Even though he did not converse with Anna-Marie as much as the others, she did not strike Charles as an alcoholic. Charles was very familiar with the type, considering his own mother was always drowning at the bottom of a bottle.

"Erik-"

"Charles, please rest, you're shaking and cold, and I worry," Erik murmured, pulling back to kiss Charles's forehead and lips, helping lower the man into the bed. Charles did not take off Erik's coat, finding it comforting even if it swamped him in size, and Erik smiled down at the sight of his Charles bundled up in his clothes.

Erik pushing Charles's floppy brown hair back from his cherubic face, the young man looking up at him, still a touch frightened but comforted by the feeling of Erik beside him.

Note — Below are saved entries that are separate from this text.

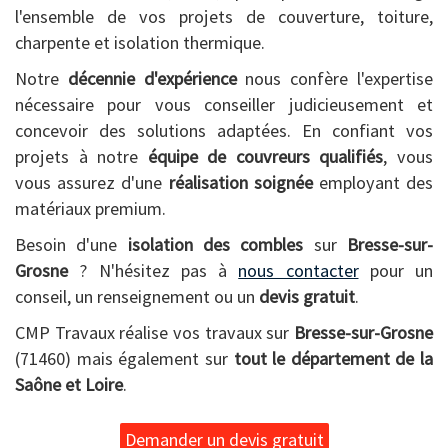
l'ensemble de vos projets de couverture, toiture,
charpente et isolation thermique.
Notre
décennie d'expérience
nous confère l'expertise
nécessaire pour vous conseiller judicieusement et
concevoir des solutions adaptées. En confiant vos
projets à notre
équipe de couvreurs qualifiés
, vous
vous assurez d'une
réalisation soignée
employant des
matériaux premium.
Besoin d'une
isolation des combles
sur
Bresse-sur-
Grosne
? N'hésitez pas à
nous contacter
pour un
conseil, un renseignement ou un
devis gratuit
.
CMP Travaux réalise vos travaux sur
Bresse-sur-Grosne
(71460) mais également sur
tout le département de la
Saône et Loire
.
Demander un devis gratuit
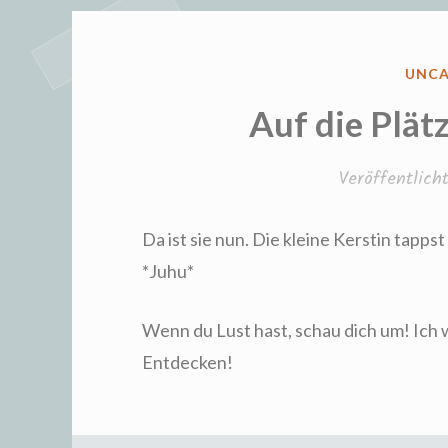
Fr
VERÖ
UNCA
IN
Auf die Plätz
Veröffentlic
Da ist sie nun. Die kleine Kerstin tapp
*Juhu*
Wenn du Lust hast, schau dich um! Ich 
Entdecken!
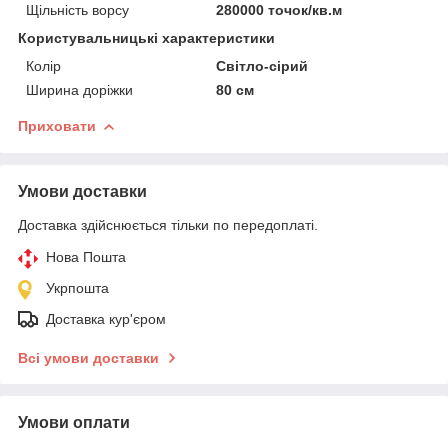
Щільність ворсу
280000 точок/кв.м
Користувальницькі характеристики
Колір
Світло-сірий
Ширина доріжки
80 см
Приховати
Умови доставки
Доставка здійснюється тільки по передоплаті.
Нова Пошта
Укрпошта
Доставка кур'єром
Всі умови доставки
Умови оплати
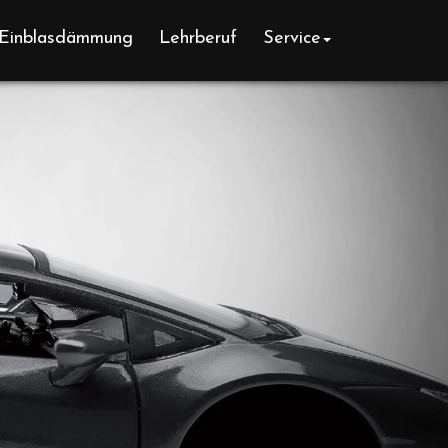
Einblasdämmung
Lehrberuf
Service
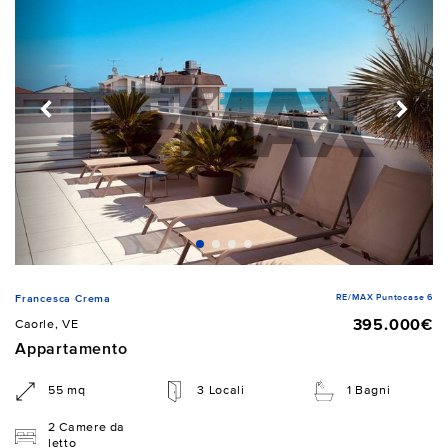
RE/MAX Puntocase 6
Francesca Crema
395.000€
Caorle, VE
Appartamento
55 mq
3 Locali
1 Bagni
2 Camere da
letto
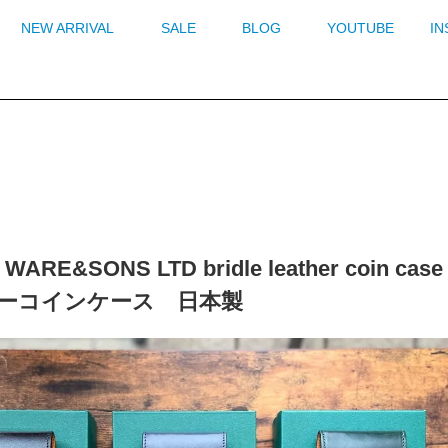
NEW ARRIVAL
SALE
BLOG
YOUTUBE
I
 WARE&SONS LTD bridle leather co
ーコインケース 日本製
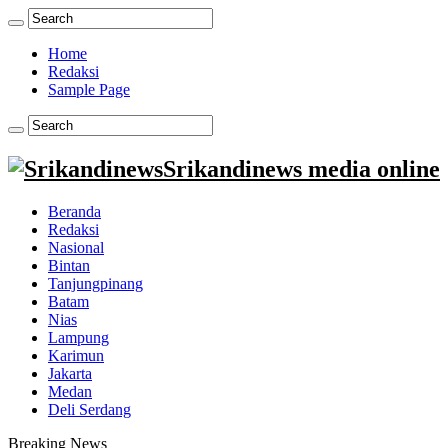
Home
Redaksi
Sample Page
Srikandinews media online
Beranda
Redaksi
Nasional
Bintan
Tanjungpinang
Batam
Nias
Lampung
Karimun
Jakarta
Medan
Deli Serdang
Breaking News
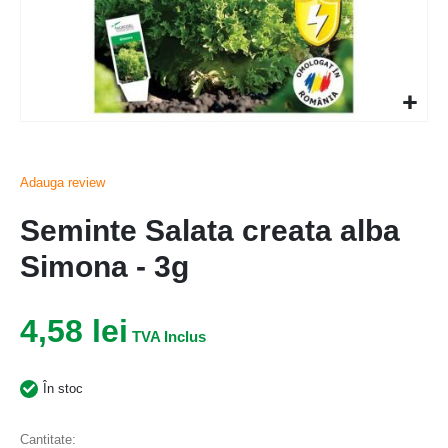
Adauga review
Seminte Salata creata alba
Simona - 3g
4,58 lei
În stoc
Cantitate:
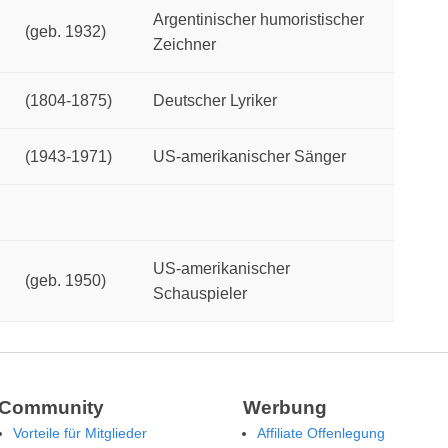
Argentinischer humoristischer
(geb. 1932)
Zeichner
(1804-1875)
Deutscher Lyriker
(1943-1971)
US-amerikanischer Sänger
US-amerikanischer
(geb. 1950)
Schauspieler
Community
Werbung
Vorteile für Mitglieder
Affiliate Offenlegung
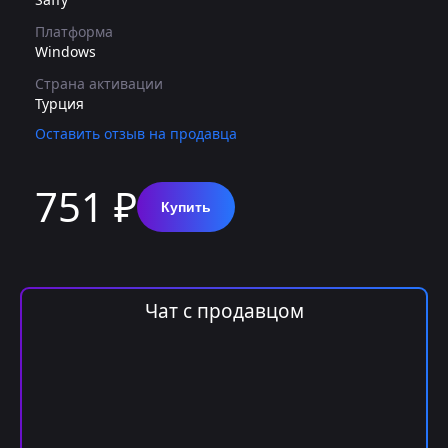
Платформа
Windows
Страна активации
Турция
Оставить отзыв на продавца
751 ₽
Купить
Чат с продавцом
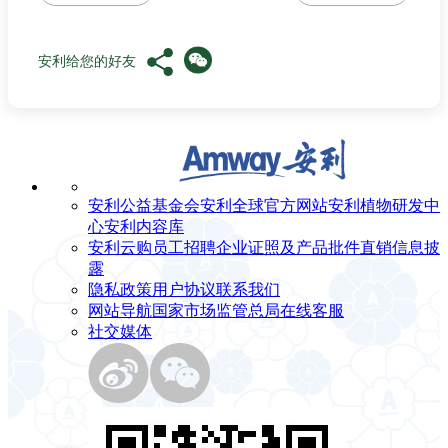
安利给您的好友
安利公益基金会
安利全球官方网站
安利植物研发中
心
安利内容库
安利云购
员工招聘
企业证照及产品批件
直销信息披
露
隐私政策
用户协议
联系我们
网站导航
国家市场监管总局
在线客服
社交媒体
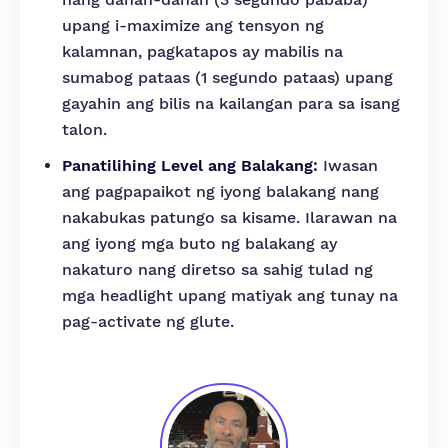
upang i-maximize ang tensyon ng
kalamnan, pagkatapos ay mabilis na
sumabog pataas (1 segundo pataas) upang
gayahin ang bilis na kailangan para sa isang
talon.
Panatilihing Level ang Balakang:
Iwasan
ang pagpapaikot ng iyong balakang nang
nakabukas patungo sa kisame. Ilarawan na
ang iyong mga buto ng balakang ay
nakaturo nang diretso sa sahig tulad ng
mga headlight upang matiyak ang tunay na
pag-activate ng glute.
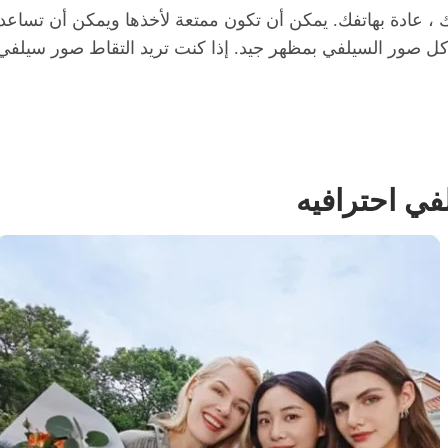
 عادة بهاتفك. يمكن أن تكون ممتعة لأخذها ويمكن أن تساعد
 كل صور السيلفي بمظهر جيد. إذا كنت تريد التقاط صور سيلفي ج
في احترافيه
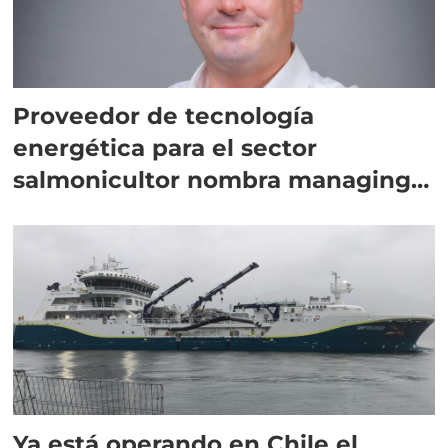
Proveedor de tecnología
energética para el sector
salmonicultor nombra managing
director en Chile
Ya está operando en Chile el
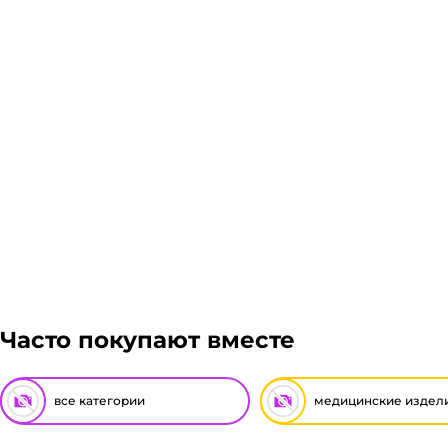
Гарантия легкого возврата:
до 14 дней на возвра
Часто покупают вместе
все категории
медицинские издел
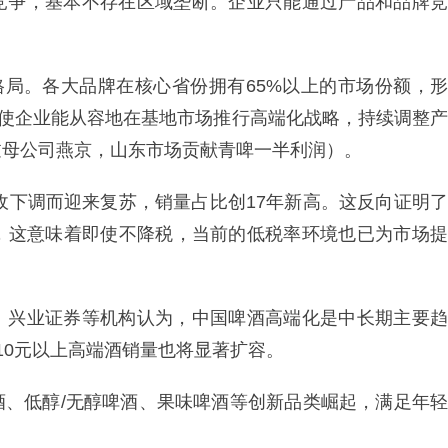
竞争，基本不存在区域垄断。企业只能通过产品和品牌竞
格局。各大品牌在核心省份拥有65%以上的市场份额，形
位使企业能从容地在基地市场推行高端化战略，持续调整产
过母公司燕京，山东市场贡献青啤一半利润）。
税收下调而迎来复苏，销量占比创17年新高。这反向证明了
，这意味着即使不降税，当前的低税率环境也已为市场提
。兴业证券等机构认为，中国啤酒高端化是中长期主要趋
，10元以上高端酒销量也将显著扩容。
酒、低醇/无醇啤酒、果味啤酒等创新品类崛起，满足年轻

"Stay," Charles whispered, Erik nodding, not needing to be told twice. He settled himself in the bed beside Charles, gathering the smaller man into his arms and wrapping himself around him like he could protect him from all of the horrors of the world.

In Erik's arms, Charles was no longer scared of ghosts or phantoms or shadows. He wasn't afraid of Kurt and Cain Marko and the Red Room, and he wasn't afraid of Erik being kept away from him behind a locked iron gate, in the arms of someone else.

Before he drifted off, Charles thought about what Heathcliff said, about love being unbreakable by anything other than the will of those in love. Maybe it was foolish, like Erik said, but Charles couldn't help but find the notion beautiful. For Charles, there was a string tightly knotted under his left ribs, which was similarly knotted to a similar string in Erik. They were bound, and the string would not snap unless one strayed too far, leaving the other behind.

Apart from that, nothing else could cut the string that bound the two of them; not ghosts, nor subordinates, nor potential wives. Charles thought that nothing could come between them, because Erik was his likeness, as he was Erik's.